Ted Powers
The Day I Met Phil Spector

 

Phil Spector is not a ghost. He is my friend.
Phil Spector made the wall of sound. Once
he held a gun on the Ramones. It came out
in the music. Once I held a gun, it was yellow
and it was a banana I pretended was a gun, and
I fired it three times. Phil Spector hates bananas.
Now I do too. Phil Spector thinks silence is easy
and I believe him. I do not believe him
when he tells me he likes my tie. I don't even know
how to tie a tie, but I can lace my shoes,
and I did yesterday and walked around New York
examining the claw marks left by Phil Spector.
There were none. He cleans up like a killer,
like a smart killer. Phil Spector is well-loved
for being a killer. Once, when he was younger,
he picked up his school bus and threw it into the school
parking lot. The gesture was much appreciated,
and the kids who survived learned twice as much
as usual. I am late for school. My bus relies on wheels,
which, I am four times informed, go round-and-round.

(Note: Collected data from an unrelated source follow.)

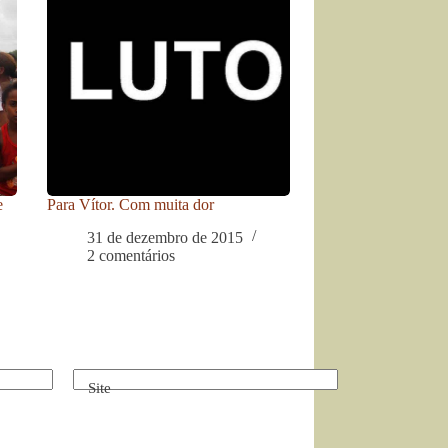
e
Para Vítor. Com muita dor
31 de dezembro de 2015
2 comentários
Site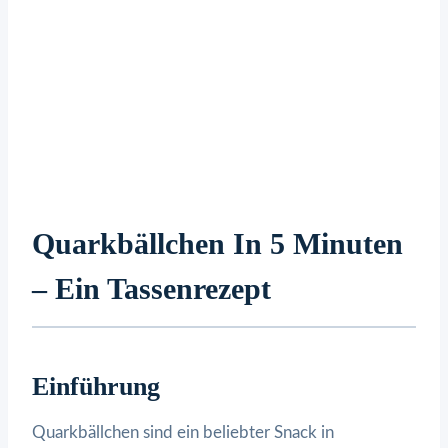
Quarkbällchen In 5 Minuten
– Ein Tassenrezept
Einführung
Quarkbällchen sind ein beliebter Snack in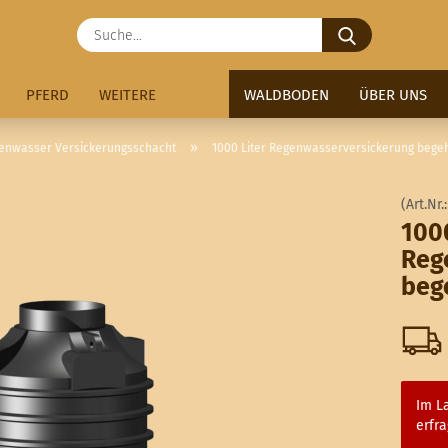
Suche...
PFERD
WEITERE
WALDBODEN
ÜBER UNS
»
enwasser Versickerungsschacht
1000 Liter Regenwasserversickerung bege
(Art.Nr.
1000
Reg
beg
Im La
erfra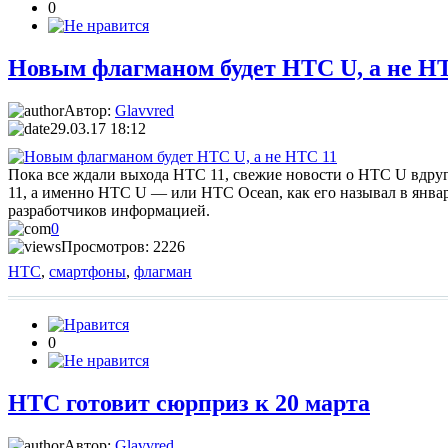
0
Новым флагманом будет HTC U, а не H
Автор:
Glavvred
29.03.17 18:12
Пока все ждали выхода HTC 11, свежие новости о HTC U вдруг 
11, а именно HTC U — или HTC Ocean, как его называл в янва
разработчиков информацией.
0
Просмотров: 2226
HTC
,
смартфоны
,
флагман
0
HTC готовит сюрприз к 20 марта
Автор:
Glavvred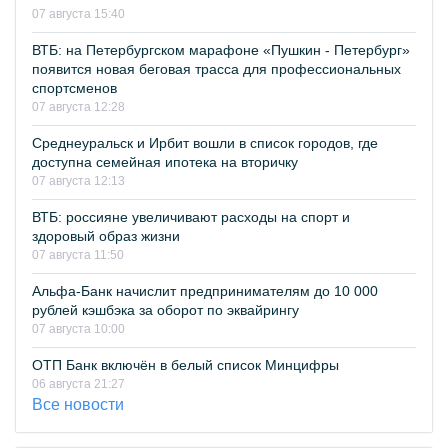
07 августа 15:40
ВТБ: на Петербургском марафоне «Пушкин - Петербург»
появится новая беговая трасса для профессиональных
спортсменов
07 августа 12:28
Среднеуральск и Ирбит вошли в список городов, где
доступна семейная ипотека на вторичку
07 августа 12:13
ВТБ: россияне увеличивают расходы на спорт и
здоровый образ жизни
07 августа 11:50
Альфа-Банк начислит предпринимателям до 10 000
рублей кэшбэка за оборот по эквайрингу
07 августа 10:00
ОТП Банк включён в белый список Минцифры
06 августа 21:27
Все новости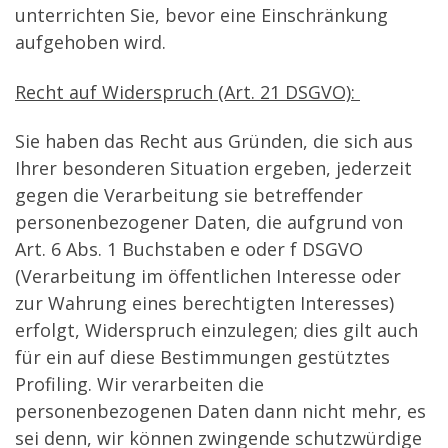
unterrichten Sie, bevor eine Einschränkung
aufgehoben wird.
Recht auf Widerspruch (Art. 21 DSGVO):
Sie haben das Recht aus Gründen, die sich aus
Ihrer besonderen Situation ergeben, jederzeit
gegen die Verarbeitung sie betreffender
personenbezogener Daten, die aufgrund von
Art. 6 Abs. 1 Buchstaben e oder f DSGVO
(Verarbeitung im öffentlichen Interesse oder
zur Wahrung eines berechtigten Interesses)
erfolgt, Widerspruch einzulegen; dies gilt auch
für ein auf diese Bestimmungen gestütztes
Profiling. Wir verarbeiten die
personenbezogenen Daten dann nicht mehr, es
sei denn, wir können zwingende schutzwürdige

One day they will not, and I will clunk to school
happily. Until then, I paint stories on the windows,
epic tragedies about brave men fighting fire with
hand guns. I save my comedies for the glass coffin
in my basement. My basement is cold. When I am
there to draw or to fix my hair in the reflection
I put on a sweater, which makes me itch. Today
I scratch my neck and comb my hair in anticipation
of a teenage love song, the morning I meet Phil Spector.